- **Excerpted data**:
+===+
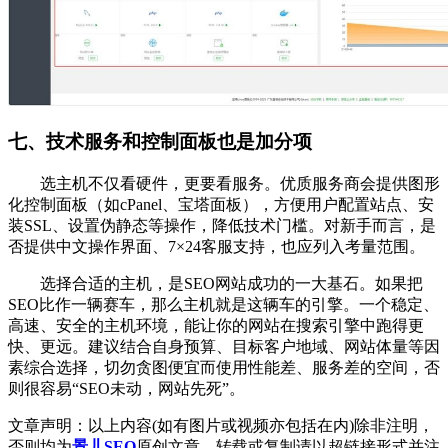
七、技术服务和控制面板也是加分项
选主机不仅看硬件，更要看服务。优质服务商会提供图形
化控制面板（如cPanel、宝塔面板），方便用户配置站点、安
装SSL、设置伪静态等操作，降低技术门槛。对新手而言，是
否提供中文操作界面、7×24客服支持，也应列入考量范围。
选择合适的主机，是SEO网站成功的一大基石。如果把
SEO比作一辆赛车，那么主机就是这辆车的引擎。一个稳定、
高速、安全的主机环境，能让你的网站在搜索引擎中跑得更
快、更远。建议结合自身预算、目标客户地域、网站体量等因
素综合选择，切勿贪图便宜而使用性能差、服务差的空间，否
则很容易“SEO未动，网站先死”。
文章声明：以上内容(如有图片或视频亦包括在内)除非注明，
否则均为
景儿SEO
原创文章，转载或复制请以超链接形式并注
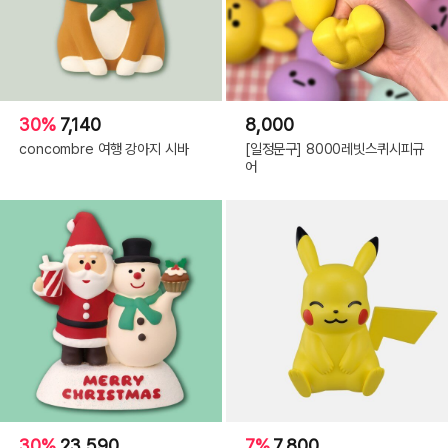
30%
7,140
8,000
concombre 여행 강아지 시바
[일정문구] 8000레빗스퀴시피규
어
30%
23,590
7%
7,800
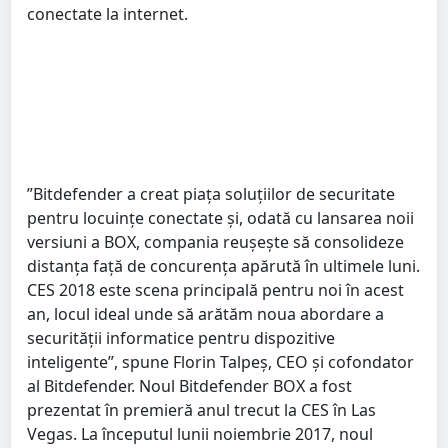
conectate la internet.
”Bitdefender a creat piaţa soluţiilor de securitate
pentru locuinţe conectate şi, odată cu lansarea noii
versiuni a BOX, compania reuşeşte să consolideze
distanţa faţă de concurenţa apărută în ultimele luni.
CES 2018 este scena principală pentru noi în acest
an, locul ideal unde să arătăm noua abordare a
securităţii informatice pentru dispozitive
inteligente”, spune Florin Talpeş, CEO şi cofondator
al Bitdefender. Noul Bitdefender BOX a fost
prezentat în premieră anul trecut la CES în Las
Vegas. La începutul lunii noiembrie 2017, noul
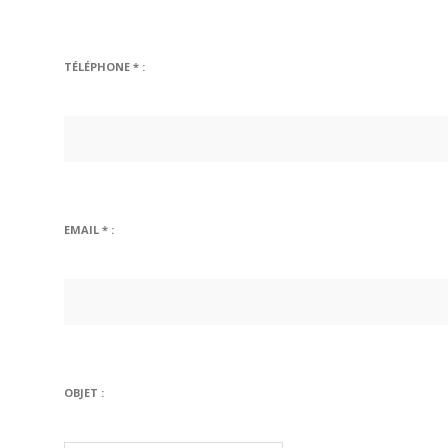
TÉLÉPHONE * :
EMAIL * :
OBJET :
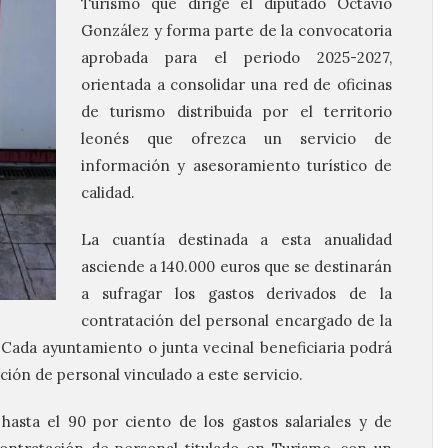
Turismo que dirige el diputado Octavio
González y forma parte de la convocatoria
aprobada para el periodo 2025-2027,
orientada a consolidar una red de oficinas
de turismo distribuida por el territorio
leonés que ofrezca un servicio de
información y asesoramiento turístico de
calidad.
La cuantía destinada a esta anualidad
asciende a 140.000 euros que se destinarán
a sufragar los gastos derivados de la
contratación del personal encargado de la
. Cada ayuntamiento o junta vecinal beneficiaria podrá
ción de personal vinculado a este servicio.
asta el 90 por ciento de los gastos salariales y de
+===+
- **Exercise details**: Lines that contain "pentru" are to be copied from the records above.

- **Exercise result**:
pentru locuinţe conectate şi, odată cu lansarea noii
CES 2018 este scena principală pentru noi în acest
securităţii informatice pentru dispozitive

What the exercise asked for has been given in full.